Cancer stem cells (CSCs) are hypothesized to be the pathological counterpart of normal somatic tissue stem cells. The CSC model proposes that tumours are hierarchically  organised with a subset of tumour cells at their apex, which possess self-renewal and multilineage differentiation potential. Cancer stem cells, unlike the bulk of the cells within the tumor, are elusive to drug treatment and are unaffected on chemo and radiotherapy. These self-renewing cells are responsible for the flare up of cancer and remission long after treatment. Cancer stem cells have a capacity for unlimited self-renewal, as well as the ability to initiate and drive tumor progression in an animal model.

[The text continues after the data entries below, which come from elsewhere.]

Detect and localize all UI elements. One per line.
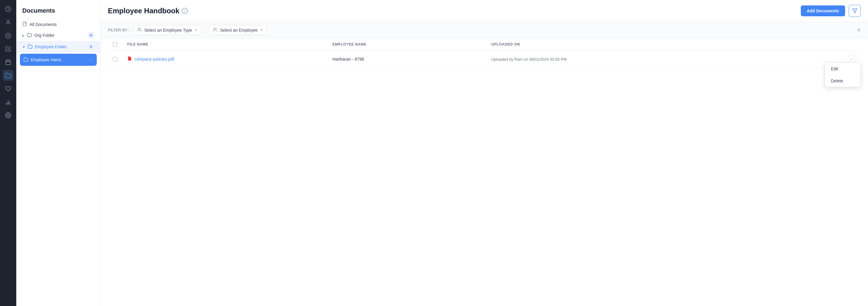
icon-navigation [0,0,16,306]
filter-by-label: FILTER BY : [108,28,130,32]
row-actions: ··· [800,55,856,63]
sidebar-item-employee-folder[interactable]: ▼ Employee Folder + [16,41,100,53]
sidebar-title: Documents [16,5,100,19]
all-documents-label: All Documents [30,22,57,27]
all-documents-icon [22,22,27,27]
add-documents-button[interactable]: Add Documents [801,5,845,16]
employee-name-header: EMPLOYEE NAME [328,38,487,51]
svg-point-16 [214,28,216,29]
table-row: company-policies.pdf Hariharan - 8798 Up… [108,51,861,68]
employee-type-placeholder: Select an Employee Type [144,28,192,33]
close-filter-button[interactable]: ✕ [857,27,861,33]
context-menu: Edit Delete [825,62,861,87]
header-actions: Add Documents [801,5,861,17]
svg-rect-5 [6,60,10,64]
handbook-folder-icon [24,57,28,63]
employee-folder-label: Employee Folder [35,44,67,49]
sidebar-item-org-folder[interactable]: ▶ Org Folder + [16,30,100,41]
file-name-link[interactable]: company-policies.pdf [127,56,323,62]
select-all-checkbox[interactable] [113,42,118,47]
handbook-more-button[interactable]: ··· [86,56,93,63]
svg-point-1 [7,20,9,22]
employee-handbook-label: Employee Hand... [31,57,64,62]
employee-select[interactable]: Select an Employee ▼ [209,25,267,35]
org-folder-label: Org Folder [34,33,55,38]
pdf-icon [127,56,132,62]
nav-plus-icon[interactable] [3,30,13,41]
org-folder-icon [27,33,32,38]
context-menu-edit[interactable]: Edit [825,63,861,75]
page-title: Employee Handbook i [108,7,188,15]
svg-point-13 [7,115,9,116]
org-folder-add-button[interactable]: + [88,32,94,38]
filter-button[interactable] [849,5,861,17]
filter-bar: FILTER BY : Select an Employee Type ▼ Se… [101,22,868,38]
sidebar-item-employee-handbook[interactable]: Employee Hand... ··· [20,54,97,66]
org-folder-chevron-icon: ▶ [22,34,25,37]
nav-clock-icon[interactable] [3,4,13,15]
employee-type-icon [137,27,142,33]
file-name-text: company-policies.pdf [134,57,174,61]
employee-chevron-icon: ▼ [260,28,263,32]
svg-point-15 [138,28,140,29]
context-menu-delete[interactable]: Delete [825,75,861,87]
sidebar: Documents All Documents ▶ Org Folder + ▼… [16,0,101,306]
employee-placeholder: Select an Employee [220,28,258,33]
employee-type-select[interactable]: Select an Employee Type ▼ [133,25,201,35]
table-checkbox-header [108,38,122,51]
nav-folder-icon[interactable] [3,70,13,81]
employee-name-cell: Hariharan - 8798 [328,51,487,68]
nav-person-icon[interactable] [3,17,13,28]
main-content: Employee Handbook i Add Documents FILTER… [101,0,868,306]
sidebar-item-all-documents[interactable]: All Documents [16,19,100,30]
nav-checklist-icon[interactable] [3,44,13,54]
row-more-actions-button[interactable]: ··· [847,55,856,63]
nav-settings-icon[interactable] [3,110,13,121]
documents-table: FILE NAME EMPLOYEE NAME UPLOADED ON [108,38,861,68]
main-header: Employee Handbook i Add Documents [101,0,868,22]
employee-icon [213,27,218,33]
table-container: FILE NAME EMPLOYEE NAME UPLOADED ON [101,38,868,306]
actions-header [795,38,861,51]
uploaded-on-header: UPLOADED ON [487,38,795,51]
nav-calendar-icon[interactable] [3,57,13,67]
employee-folder-add-button[interactable]: + [88,44,94,50]
svg-marker-14 [852,9,857,13]
employee-folder-icon [28,44,33,50]
nav-heart-icon[interactable] [3,83,13,94]
uploaded-on-cell: Uploaded by Ram on 08/01/2024 03:50 PM [491,57,567,61]
nav-chart-icon[interactable] [3,96,13,107]
row-checkbox[interactable] [113,57,118,61]
file-name-header: FILE NAME [122,38,328,51]
employee-folder-chevron-icon: ▼ [22,45,25,49]
info-icon[interactable]: i [182,8,188,14]
employee-type-chevron-icon: ▼ [194,28,197,32]
filter-divider [205,27,205,34]
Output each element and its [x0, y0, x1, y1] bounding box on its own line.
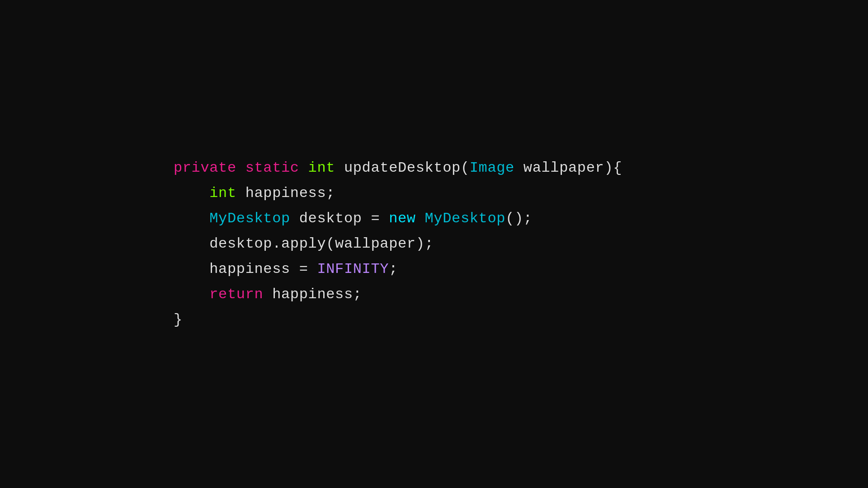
- method-params-end: wallpaper){: [514, 155, 622, 181]
- closing-brace: }: [174, 307, 183, 333]
- class-mydesktop-1: MyDesktop: [209, 206, 290, 231]
- happiness-assign: happiness =: [209, 257, 317, 282]
- code-line-7: }: [174, 307, 622, 333]
- code-line-6: return happiness;: [174, 282, 622, 307]
- happiness-decl: happiness;: [236, 181, 335, 206]
- code-display: private static int updateDesktop( Image …: [174, 155, 622, 333]
- keyword-int-2: int: [209, 181, 236, 206]
- code-line-2: int happiness;: [174, 181, 622, 206]
- code-line-4: desktop.apply(wallpaper);: [174, 231, 622, 257]
- function-name: updateDesktop(: [335, 155, 470, 181]
- keyword-int-1: int: [308, 155, 335, 181]
- keyword-new: new: [389, 206, 416, 231]
- keyword-private: private: [174, 155, 236, 181]
- return-value: happiness;: [263, 282, 362, 307]
- class-mydesktop-2: MyDesktop: [416, 206, 505, 231]
- code-line-5: happiness = INFINITY ;: [174, 257, 622, 282]
- keyword-return: return: [209, 282, 263, 307]
- desktop-var: desktop =: [290, 206, 389, 231]
- code-line-3: MyDesktop desktop = new MyDesktop ();: [174, 206, 622, 231]
- constructor-call: ();: [505, 206, 533, 231]
- class-image: Image: [470, 155, 514, 181]
- constant-infinity: INFINITY: [317, 257, 389, 282]
- code-line-1: private static int updateDesktop( Image …: [174, 155, 622, 181]
- keyword-static: static: [245, 155, 299, 181]
- apply-call: desktop.apply(wallpaper);: [209, 231, 434, 257]
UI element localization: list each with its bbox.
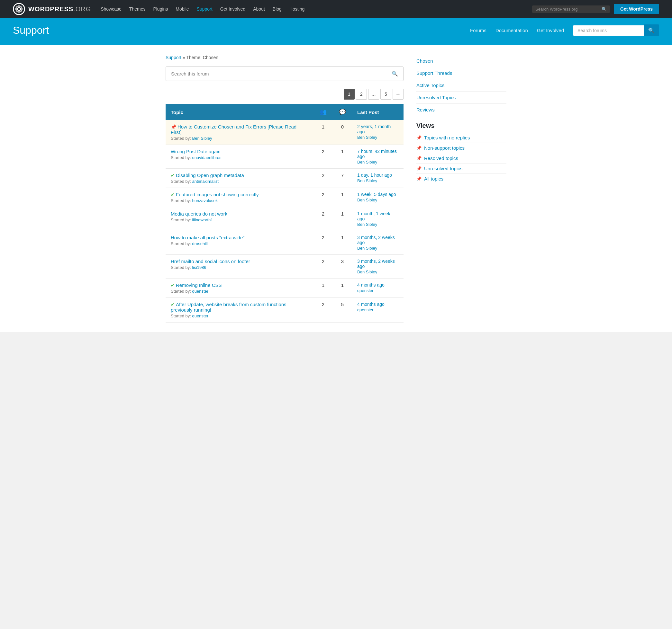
sidebar-link[interactable]: Active Topics [416, 79, 506, 91]
nav-get-involved[interactable]: Get Involved [220, 6, 246, 11]
last-post-user-link[interactable]: Ben Sibley [357, 222, 377, 227]
topic-voices-count: 1 [313, 278, 333, 298]
nav-showcase[interactable]: Showcase [101, 6, 122, 11]
views-link[interactable]: Resolved topics [424, 155, 458, 161]
page-1-button[interactable]: 1 [344, 89, 355, 100]
last-post-time-link[interactable]: 3 months, 2 weeks ago [357, 259, 399, 269]
topic-title-link[interactable]: Href mailto and social icons on footer [171, 259, 250, 264]
support-nav-documentation[interactable]: Documentation [496, 28, 528, 33]
nav-plugins[interactable]: Plugins [153, 6, 168, 11]
topic-author-link[interactable]: drosehill [192, 241, 208, 246]
sticky-pin-icon: 📌 [171, 124, 176, 129]
last-post-time-link[interactable]: 7 hours, 42 minutes ago [357, 149, 399, 159]
wp-logo[interactable]: WORDPRESS.ORG [13, 3, 91, 15]
topic-title-link[interactable]: How to make all posts “extra wide” [171, 235, 244, 240]
last-post-time-link[interactable]: 3 months, 2 weeks ago [357, 235, 399, 245]
topic-author-link[interactable]: quenster [192, 313, 208, 318]
nav-themes[interactable]: Themes [129, 6, 146, 11]
views-section-title: Views [416, 122, 506, 129]
last-post-time-link[interactable]: 4 months ago [357, 302, 399, 307]
topic-voices-count: 2 [313, 255, 333, 278]
table-header: Topic 👥 💬 Last Post [166, 104, 404, 120]
page-2-button[interactable]: 2 [356, 89, 367, 100]
sidebar-link[interactable]: Support Threads [416, 67, 506, 79]
sidebar-views-link-item: 📌Non-support topics [416, 143, 506, 153]
views-link[interactable]: All topics [424, 176, 443, 181]
top-search-input[interactable] [535, 7, 600, 11]
topic-title-link[interactable]: ✔Removing Inline CSS [171, 282, 222, 288]
sidebar-top-links: ChosenSupport ThreadsActive TopicsUnreso… [416, 55, 506, 116]
forum-search-button[interactable]: 🔍 [386, 67, 403, 81]
topic-replies-count: 1 [333, 278, 352, 298]
support-page-title: Support [13, 24, 49, 36]
topic-title-link[interactable]: ✔Disabling Open graph metadata [171, 173, 244, 178]
topic-title-link[interactable]: Wrong Post Date again [171, 149, 221, 154]
views-pin-icon: 📌 [416, 135, 422, 140]
topic-last-post: 7 hours, 42 minutes agoBen Sibley [352, 145, 404, 169]
sidebar-link[interactable]: Unresolved Topics [416, 92, 506, 103]
page-5-button[interactable]: 5 [380, 89, 391, 100]
table-row: Href mailto and social icons on footerSt… [166, 255, 404, 278]
last-post-user-link[interactable]: Ben Sibley [357, 246, 377, 251]
table-body: 📌How to Customize Chosen and Fix Errors … [166, 120, 404, 323]
resolved-check-icon: ✔ [171, 192, 174, 197]
last-post-user-link[interactable]: quenster [357, 288, 374, 293]
views-link[interactable]: Unresolved topics [424, 166, 462, 171]
col-topic-header: Topic [166, 104, 313, 120]
topic-author-link[interactable]: unavidaenlibros [192, 155, 221, 160]
table-row: ✔After Update, website breaks from custo… [166, 298, 404, 323]
last-post-time-link[interactable]: 1 day, 1 hour ago [357, 173, 399, 178]
last-post-user-link[interactable]: Ben Sibley [357, 270, 377, 274]
topic-started-by: Started by: Ben Sibley [171, 136, 308, 141]
topic-started-by: Started by: honzavalusek [171, 198, 308, 203]
sidebar-link[interactable]: Reviews [416, 104, 506, 116]
support-search-input[interactable] [573, 25, 644, 36]
topic-author-link[interactable]: quenster [192, 289, 208, 294]
topic-author-link[interactable]: Ben Sibley [192, 136, 212, 141]
sidebar-link[interactable]: Chosen [416, 55, 506, 67]
topic-title-link[interactable]: Media queries do not work [171, 211, 227, 217]
last-post-time-link[interactable]: 1 month, 1 week ago [357, 211, 399, 221]
topic-author-link[interactable]: lisi1986 [192, 265, 206, 270]
forum-search-input[interactable] [166, 67, 386, 80]
topic-replies-count: 1 [333, 207, 352, 231]
table-row: ✔Featured images not showing correctlySt… [166, 188, 404, 207]
last-post-time-link[interactable]: 1 week, 5 days ago [357, 192, 399, 197]
breadcrumb-support-link[interactable]: Support [166, 55, 181, 60]
support-search-button[interactable]: 🔍 [644, 24, 659, 36]
topic-last-post: 1 week, 5 days agoBen Sibley [352, 188, 404, 207]
last-post-user-link[interactable]: Ben Sibley [357, 198, 377, 202]
views-link[interactable]: Non-support topics [424, 145, 464, 151]
last-post-time-link[interactable]: 2 years, 1 month ago [357, 124, 399, 134]
topic-author-link[interactable]: honzavalusek [192, 198, 218, 203]
topic-replies-count: 7 [333, 169, 352, 188]
support-search-box: 🔍 [573, 24, 659, 36]
last-post-user-link[interactable]: Ben Sibley [357, 160, 377, 165]
get-wordpress-button[interactable]: Get WordPress [614, 4, 659, 14]
topic-author-link[interactable]: antimaximalist [192, 179, 218, 184]
views-link[interactable]: Topics with no replies [424, 135, 470, 141]
topic-voices-count: 1 [313, 120, 333, 145]
nav-mobile[interactable]: Mobile [175, 6, 189, 11]
topic-replies-count: 3 [333, 255, 352, 278]
support-nav-forums[interactable]: Forums [470, 28, 486, 33]
top-bar: WORDPRESS.ORG Showcase Themes Plugins Mo… [0, 0, 672, 18]
sidebar-views-link-item: 📌All topics [416, 174, 506, 184]
topic-author-link[interactable]: illingworth1 [192, 218, 213, 222]
last-post-user-link[interactable]: Ben Sibley [357, 135, 377, 140]
nav-about[interactable]: About [253, 6, 265, 11]
topic-title-link[interactable]: ✔After Update, website breaks from custo… [171, 302, 286, 312]
nav-hosting[interactable]: Hosting [289, 6, 305, 11]
sidebar-top-link-item: Active Topics [416, 79, 506, 92]
nav-blog[interactable]: Blog [273, 6, 282, 11]
last-post-time-link[interactable]: 4 months ago [357, 282, 399, 287]
sidebar: ChosenSupport ThreadsActive TopicsUnreso… [416, 55, 506, 323]
nav-support[interactable]: Support [197, 6, 213, 11]
last-post-user-link[interactable]: Ben Sibley [357, 178, 377, 183]
page-next-button[interactable]: → [392, 89, 404, 100]
topic-title-link[interactable]: ✔Featured images not showing correctly [171, 192, 259, 197]
sidebar-top-link-item: Unresolved Topics [416, 92, 506, 104]
last-post-user-link[interactable]: quenster [357, 307, 374, 312]
support-nav-get-involved[interactable]: Get Involved [537, 28, 564, 33]
topic-title-link[interactable]: 📌How to Customize Chosen and Fix Errors … [171, 124, 296, 135]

 Activated Wnt/β-Catenin signaling is a key feature of epithelial cancers and is critical for metastasis and epithelial-mesenchymal transition (EMT) , a signature trait of CSCs. We explored the effect of the Wnt antagonist, secreted frizzled related protein 4 (sFRP4) in CSCs in gliomas. We found that sFRP4 chemo-sensitizes GSC-enriched cells to commonly used drugs, by the reversal of EMT and by decreasing drug effluxers. sFRP4 acts at multiple levels of the Wnt- β-Catenin and the Wnt- calcium pathways in inhibiting CSCs. We also identified a novel mechanism of action of sFRP4. These findings could be exploited for designing better targeted strategies to improve chemo-response and eventually eliminate glioblastoma CSCs.